About this exercise:
With "Results" as the search word, show every line of the material that has it.

Material provided:
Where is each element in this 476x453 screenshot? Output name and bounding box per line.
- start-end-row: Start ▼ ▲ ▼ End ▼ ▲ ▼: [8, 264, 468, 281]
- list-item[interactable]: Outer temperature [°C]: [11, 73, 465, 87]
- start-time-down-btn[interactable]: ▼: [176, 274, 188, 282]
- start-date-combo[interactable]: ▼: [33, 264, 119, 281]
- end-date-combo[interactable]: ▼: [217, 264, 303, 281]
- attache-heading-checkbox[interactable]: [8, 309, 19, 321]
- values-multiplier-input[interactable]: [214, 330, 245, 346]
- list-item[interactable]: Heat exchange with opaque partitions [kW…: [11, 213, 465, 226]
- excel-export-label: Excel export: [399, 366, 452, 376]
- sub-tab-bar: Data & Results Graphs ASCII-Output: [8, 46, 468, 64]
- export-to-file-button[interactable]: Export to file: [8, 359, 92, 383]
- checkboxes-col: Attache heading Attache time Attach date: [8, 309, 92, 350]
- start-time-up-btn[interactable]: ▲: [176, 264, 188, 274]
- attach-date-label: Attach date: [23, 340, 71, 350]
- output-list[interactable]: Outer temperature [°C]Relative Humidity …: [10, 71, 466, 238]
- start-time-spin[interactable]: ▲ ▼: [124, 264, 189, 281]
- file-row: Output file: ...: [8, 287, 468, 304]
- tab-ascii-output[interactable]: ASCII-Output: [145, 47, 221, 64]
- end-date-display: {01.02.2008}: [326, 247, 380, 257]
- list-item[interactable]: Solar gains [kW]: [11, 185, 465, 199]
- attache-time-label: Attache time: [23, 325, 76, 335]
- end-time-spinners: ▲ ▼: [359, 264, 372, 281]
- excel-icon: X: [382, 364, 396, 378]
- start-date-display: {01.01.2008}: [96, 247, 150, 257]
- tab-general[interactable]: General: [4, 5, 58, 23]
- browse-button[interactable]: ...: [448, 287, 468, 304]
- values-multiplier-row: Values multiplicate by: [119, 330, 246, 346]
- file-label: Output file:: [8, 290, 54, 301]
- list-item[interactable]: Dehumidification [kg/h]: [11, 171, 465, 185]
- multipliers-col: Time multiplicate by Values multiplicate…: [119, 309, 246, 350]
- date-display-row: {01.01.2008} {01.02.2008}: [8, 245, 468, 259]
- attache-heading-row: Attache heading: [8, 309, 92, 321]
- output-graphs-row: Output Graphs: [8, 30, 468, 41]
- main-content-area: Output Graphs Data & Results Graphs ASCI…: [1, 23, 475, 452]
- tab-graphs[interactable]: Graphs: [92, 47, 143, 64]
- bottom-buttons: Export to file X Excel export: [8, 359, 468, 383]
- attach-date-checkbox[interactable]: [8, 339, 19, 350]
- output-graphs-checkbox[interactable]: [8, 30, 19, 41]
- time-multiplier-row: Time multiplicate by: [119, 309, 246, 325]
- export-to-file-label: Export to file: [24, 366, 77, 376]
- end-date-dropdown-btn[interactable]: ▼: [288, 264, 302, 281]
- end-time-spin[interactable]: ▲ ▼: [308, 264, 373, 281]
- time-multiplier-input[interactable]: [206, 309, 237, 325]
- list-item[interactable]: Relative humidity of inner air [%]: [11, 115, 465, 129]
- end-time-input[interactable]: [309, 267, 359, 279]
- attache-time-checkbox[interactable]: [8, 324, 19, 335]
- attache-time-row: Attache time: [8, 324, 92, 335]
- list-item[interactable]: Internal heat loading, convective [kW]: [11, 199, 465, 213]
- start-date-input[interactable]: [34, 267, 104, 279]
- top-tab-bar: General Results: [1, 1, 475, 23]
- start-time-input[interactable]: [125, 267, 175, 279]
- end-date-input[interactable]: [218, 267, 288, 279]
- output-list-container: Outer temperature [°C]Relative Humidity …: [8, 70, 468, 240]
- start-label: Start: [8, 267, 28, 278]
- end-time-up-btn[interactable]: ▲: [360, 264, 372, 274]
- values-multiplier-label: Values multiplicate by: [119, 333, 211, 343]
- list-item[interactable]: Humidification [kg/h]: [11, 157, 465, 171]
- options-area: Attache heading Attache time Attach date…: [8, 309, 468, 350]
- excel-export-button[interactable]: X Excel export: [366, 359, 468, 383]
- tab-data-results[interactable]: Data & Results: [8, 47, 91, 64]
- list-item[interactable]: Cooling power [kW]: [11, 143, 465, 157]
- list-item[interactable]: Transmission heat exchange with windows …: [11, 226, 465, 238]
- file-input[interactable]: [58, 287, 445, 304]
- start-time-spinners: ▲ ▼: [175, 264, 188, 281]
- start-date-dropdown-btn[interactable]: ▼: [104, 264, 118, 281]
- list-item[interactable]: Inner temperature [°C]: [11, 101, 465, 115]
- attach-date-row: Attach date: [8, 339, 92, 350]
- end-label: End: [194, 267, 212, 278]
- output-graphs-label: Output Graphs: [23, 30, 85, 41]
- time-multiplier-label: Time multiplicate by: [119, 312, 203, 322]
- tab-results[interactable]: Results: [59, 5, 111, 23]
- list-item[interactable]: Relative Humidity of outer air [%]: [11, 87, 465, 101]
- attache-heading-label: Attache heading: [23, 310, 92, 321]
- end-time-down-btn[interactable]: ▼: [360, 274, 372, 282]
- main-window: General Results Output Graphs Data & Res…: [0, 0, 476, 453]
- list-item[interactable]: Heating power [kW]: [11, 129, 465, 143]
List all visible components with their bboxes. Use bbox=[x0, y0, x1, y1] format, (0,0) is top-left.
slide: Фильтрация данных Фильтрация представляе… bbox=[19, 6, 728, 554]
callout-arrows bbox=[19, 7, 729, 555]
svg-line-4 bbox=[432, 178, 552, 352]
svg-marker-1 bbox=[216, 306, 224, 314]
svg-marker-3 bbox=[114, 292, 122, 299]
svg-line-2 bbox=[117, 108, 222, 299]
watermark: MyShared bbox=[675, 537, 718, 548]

...

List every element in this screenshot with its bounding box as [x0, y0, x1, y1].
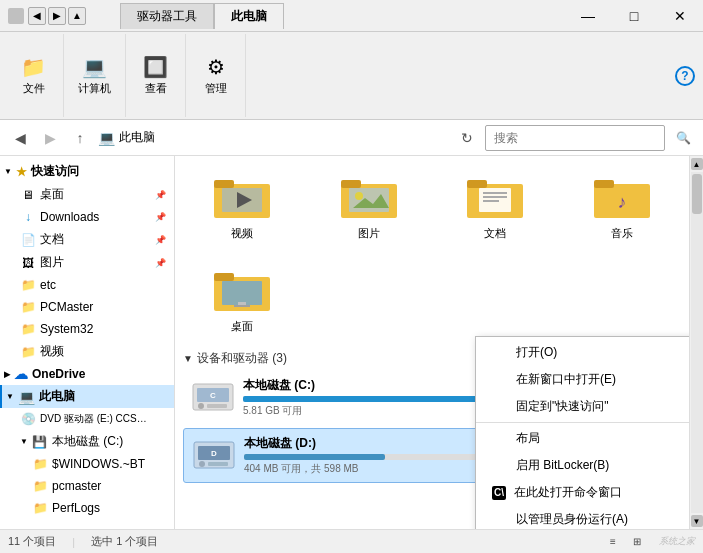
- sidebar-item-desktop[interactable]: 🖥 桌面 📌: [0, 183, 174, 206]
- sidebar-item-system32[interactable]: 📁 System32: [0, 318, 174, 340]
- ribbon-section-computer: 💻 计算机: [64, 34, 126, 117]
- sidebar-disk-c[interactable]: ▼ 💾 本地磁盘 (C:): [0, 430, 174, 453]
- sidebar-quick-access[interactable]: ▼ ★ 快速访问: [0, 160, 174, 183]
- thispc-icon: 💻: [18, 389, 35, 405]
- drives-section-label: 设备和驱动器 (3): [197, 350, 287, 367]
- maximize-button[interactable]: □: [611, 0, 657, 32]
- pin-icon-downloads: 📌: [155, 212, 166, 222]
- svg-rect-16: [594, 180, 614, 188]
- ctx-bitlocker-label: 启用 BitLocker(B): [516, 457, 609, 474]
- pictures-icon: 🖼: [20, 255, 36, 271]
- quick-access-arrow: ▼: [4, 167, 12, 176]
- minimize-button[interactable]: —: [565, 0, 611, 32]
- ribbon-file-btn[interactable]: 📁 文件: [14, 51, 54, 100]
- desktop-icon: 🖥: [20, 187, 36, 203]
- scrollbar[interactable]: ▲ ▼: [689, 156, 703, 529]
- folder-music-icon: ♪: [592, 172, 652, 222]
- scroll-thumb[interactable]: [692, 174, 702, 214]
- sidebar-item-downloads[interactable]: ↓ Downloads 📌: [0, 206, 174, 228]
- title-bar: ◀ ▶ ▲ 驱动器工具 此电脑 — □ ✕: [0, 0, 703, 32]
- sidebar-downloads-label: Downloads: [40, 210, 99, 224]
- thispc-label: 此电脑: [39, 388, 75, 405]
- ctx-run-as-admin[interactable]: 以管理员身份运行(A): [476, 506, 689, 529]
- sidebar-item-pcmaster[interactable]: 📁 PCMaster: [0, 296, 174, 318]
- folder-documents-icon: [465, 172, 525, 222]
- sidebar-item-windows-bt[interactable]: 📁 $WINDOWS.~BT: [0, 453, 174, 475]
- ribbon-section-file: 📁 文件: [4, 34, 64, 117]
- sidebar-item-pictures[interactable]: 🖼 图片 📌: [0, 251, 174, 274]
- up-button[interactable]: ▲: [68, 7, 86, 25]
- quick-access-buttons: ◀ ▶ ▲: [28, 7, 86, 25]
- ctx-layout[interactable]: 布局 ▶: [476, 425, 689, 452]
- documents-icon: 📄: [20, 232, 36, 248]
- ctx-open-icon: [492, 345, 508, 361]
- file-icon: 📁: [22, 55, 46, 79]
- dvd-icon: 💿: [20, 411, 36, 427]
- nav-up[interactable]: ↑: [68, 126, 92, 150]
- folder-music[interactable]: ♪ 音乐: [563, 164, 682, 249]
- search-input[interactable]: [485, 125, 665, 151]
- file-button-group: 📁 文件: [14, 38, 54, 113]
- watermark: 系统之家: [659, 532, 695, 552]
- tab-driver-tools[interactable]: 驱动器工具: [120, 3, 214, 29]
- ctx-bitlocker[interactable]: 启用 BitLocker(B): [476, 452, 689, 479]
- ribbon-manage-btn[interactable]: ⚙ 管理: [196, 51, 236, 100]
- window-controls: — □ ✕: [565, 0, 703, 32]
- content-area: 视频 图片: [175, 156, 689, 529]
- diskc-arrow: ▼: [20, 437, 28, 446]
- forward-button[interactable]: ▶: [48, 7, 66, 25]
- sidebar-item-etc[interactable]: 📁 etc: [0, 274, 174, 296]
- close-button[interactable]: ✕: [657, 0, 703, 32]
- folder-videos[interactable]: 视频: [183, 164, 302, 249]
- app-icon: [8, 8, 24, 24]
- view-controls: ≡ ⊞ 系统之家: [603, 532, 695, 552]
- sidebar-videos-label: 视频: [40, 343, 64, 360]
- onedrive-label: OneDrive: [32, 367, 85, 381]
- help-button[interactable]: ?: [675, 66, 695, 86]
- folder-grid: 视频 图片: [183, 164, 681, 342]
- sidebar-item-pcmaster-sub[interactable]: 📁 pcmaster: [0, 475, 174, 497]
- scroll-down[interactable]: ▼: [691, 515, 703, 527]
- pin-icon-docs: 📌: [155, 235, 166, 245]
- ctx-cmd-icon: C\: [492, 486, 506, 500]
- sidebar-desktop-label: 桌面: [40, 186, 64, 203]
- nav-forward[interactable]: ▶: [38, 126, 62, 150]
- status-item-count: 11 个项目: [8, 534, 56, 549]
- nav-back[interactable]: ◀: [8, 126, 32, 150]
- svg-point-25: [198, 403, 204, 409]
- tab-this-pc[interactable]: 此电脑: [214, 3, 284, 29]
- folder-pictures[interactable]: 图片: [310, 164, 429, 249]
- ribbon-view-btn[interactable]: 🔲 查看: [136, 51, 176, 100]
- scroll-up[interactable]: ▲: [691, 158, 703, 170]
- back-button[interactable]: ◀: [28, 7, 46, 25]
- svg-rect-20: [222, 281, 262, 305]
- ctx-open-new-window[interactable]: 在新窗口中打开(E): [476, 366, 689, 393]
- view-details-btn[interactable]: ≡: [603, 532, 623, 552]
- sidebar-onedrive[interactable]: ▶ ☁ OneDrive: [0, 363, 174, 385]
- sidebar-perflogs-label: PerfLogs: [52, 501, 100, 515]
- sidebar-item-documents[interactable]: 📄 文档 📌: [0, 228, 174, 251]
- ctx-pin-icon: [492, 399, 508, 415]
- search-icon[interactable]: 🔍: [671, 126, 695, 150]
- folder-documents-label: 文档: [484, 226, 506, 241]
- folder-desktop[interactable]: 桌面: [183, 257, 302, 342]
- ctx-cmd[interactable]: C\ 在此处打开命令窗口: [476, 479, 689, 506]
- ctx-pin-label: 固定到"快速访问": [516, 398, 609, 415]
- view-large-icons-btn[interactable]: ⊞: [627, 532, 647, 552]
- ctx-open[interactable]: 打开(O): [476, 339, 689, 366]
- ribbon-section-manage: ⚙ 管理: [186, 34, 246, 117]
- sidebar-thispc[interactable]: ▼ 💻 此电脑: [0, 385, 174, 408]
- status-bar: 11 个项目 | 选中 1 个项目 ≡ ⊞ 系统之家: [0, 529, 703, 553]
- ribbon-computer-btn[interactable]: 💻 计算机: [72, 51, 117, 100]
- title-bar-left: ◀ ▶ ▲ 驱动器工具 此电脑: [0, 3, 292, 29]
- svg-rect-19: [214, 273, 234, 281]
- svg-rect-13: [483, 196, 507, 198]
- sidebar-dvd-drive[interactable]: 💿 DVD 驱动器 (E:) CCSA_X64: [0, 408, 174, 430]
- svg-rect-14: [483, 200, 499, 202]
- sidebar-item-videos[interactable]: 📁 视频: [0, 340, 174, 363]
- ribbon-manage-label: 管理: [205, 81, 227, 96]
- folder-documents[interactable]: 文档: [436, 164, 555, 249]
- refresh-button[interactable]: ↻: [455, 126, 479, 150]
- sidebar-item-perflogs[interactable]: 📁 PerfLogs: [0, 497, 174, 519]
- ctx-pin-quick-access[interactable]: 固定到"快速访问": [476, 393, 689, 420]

Solution to this exercise:
- sub-tab-bar: Data & Results Graphs ASCII-Output: [8, 46, 468, 64]
- main-content-area: Output Graphs Data & Results Graphs ASCI…: [1, 23, 475, 452]
- top-tab-bar: General Results: [1, 1, 475, 23]
- tab-data-results[interactable]: Data & Results: [8, 47, 91, 64]
- tab-results[interactable]: Results: [59, 5, 111, 23]
- main-window: General Results Output Graphs Data & Res…: [0, 0, 476, 453]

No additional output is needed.